Stockbroker Durlacher has entered the retail market with the introduction of two Oeics, one of which is the CF Durlacher growth plus fund.
This Oeic aims to achieve capital growth over the long term by investing in a portfolio of around 50 stocks, benchmarked against the FTSE All-Share index. Around 10 per cent of the fund may be invested in other countries.
Simon Steele, the fund manager, will invest in what he perceives to be exceptional stocks, regardless of market capitalisation or sector. Steele joined Durlacher late last year from Singer and Friedlander, where he spent two years running a small-cap fund.
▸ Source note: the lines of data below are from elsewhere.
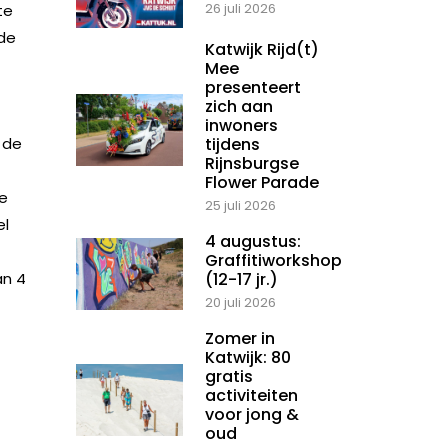
26 juli 2026
te
de
Katwijk Rijd(t)
Mee
presenteert
zich aan
inwoners
 de
tijdens
Rijnsburgse
Flower Parade
ze
25 juli 2026
el
4 augustus:
Graffitiworkshop
an 4
(12-17 jr.)
20 juli 2026
Zomer in
Katwijk: 80
gratis
activiteiten
voor jong &
oud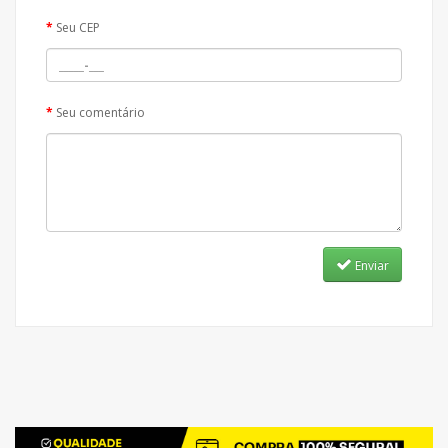
Seu CEP
Seu comentário
Enviar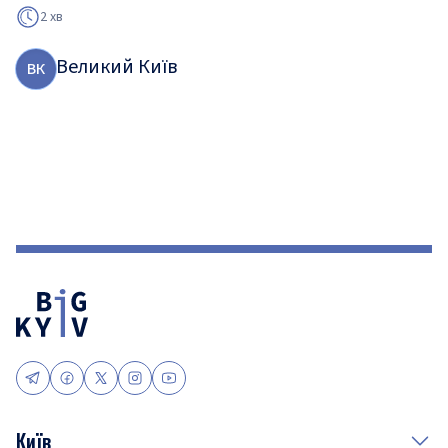
2 хв
Великий Київ
В
К
Київ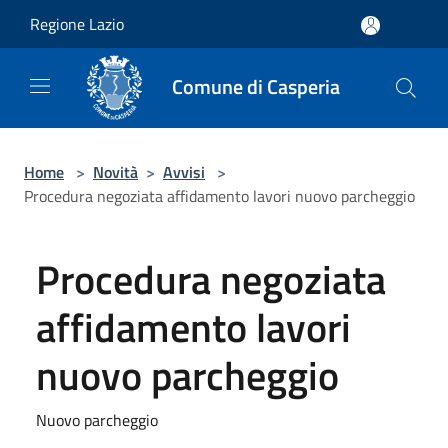
Salta al contenuto principale
Regione Lazio
Comune di Casperia
Home
>
Novità
>
Avvisi
>
Procedura negoziata affidamento lavori nuovo parcheggio
Procedura negoziata
affidamento lavori
nuovo parcheggio
Nuovo parcheggio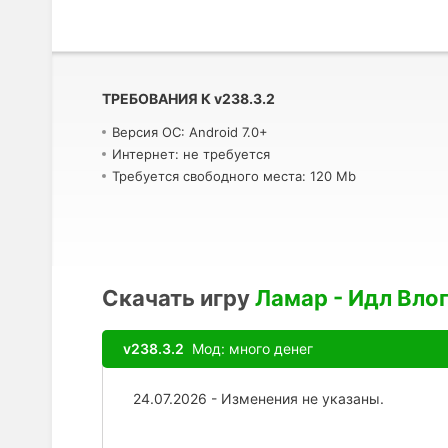
ТРЕБОВАНИЯ К
v
238.3.2
Версия ОС: Android 7.0+
Интернет: не требуется
Требуется свободного места: 120 Mb
Скачать игру
Ламар - Идл Вло
v238.3.2
Мод: много денег
24.07.2026 - Изменения не указаны.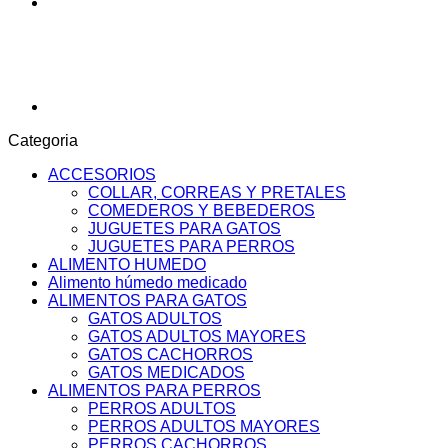
Categoria
ACCESORIOS
COLLAR, CORREAS Y PRETALES
COMEDEROS Y BEBEDEROS
JUGUETES PARA GATOS
JUGUETES PARA PERROS
ALIMENTO HUMEDO
Alimento húmedo medicado
ALIMENTOS PARA GATOS
GATOS ADULTOS
GATOS ADULTOS MAYORES
GATOS CACHORROS
GATOS MEDICADOS
ALIMENTOS PARA PERROS
PERROS ADULTOS
PERROS ADULTOS MAYORES
PERROS CACHORROS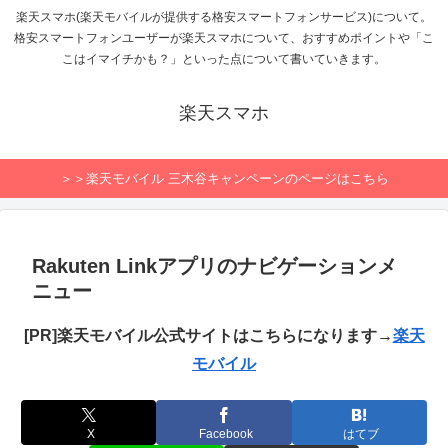
楽天スマホ(楽天モバイルが提供する格安スマートフォンサービス)について。
格安スマートフォンユーザーが楽天スマホについて、おすすめポイントや「こ
こはイマイチかも？」といった点について書いていきます。
楽天スマホ
＞＞楽天モバイル 三木谷キャンペーンのページはこちら
Rakuten Linkアプリのナビゲーションメ
ニュー
[PR]楽天モバイル公式サイトはこちらになります→
楽天
モバイル
X
Facebook
はてブ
The stocks the new fund will invest in will share an ability to sustain above average earnings growth over the next three to five years. Examples of these companies include market research group Taylor Nelson Sofres and pub chain JD Wetherspoon.
When selecting stocks, Steele will look for companies that dominate their area of the market and where growth is influenced by factors such as changes in legislation or the move towards outsourcing. Having good growth potential is not enough to justify picking a stock. Companies must also be backed by strong management and cash flow is very important.
Stockmarket investors are now unlikely to get the high returns that were possible in the 1990s and Durlacher's research-driven approach will be important in generating decent returns in current conditions. But rival companies such as Royal & SunAlliance have also adopted this model, and some investors may not invest with a new fund management group until a track record is established.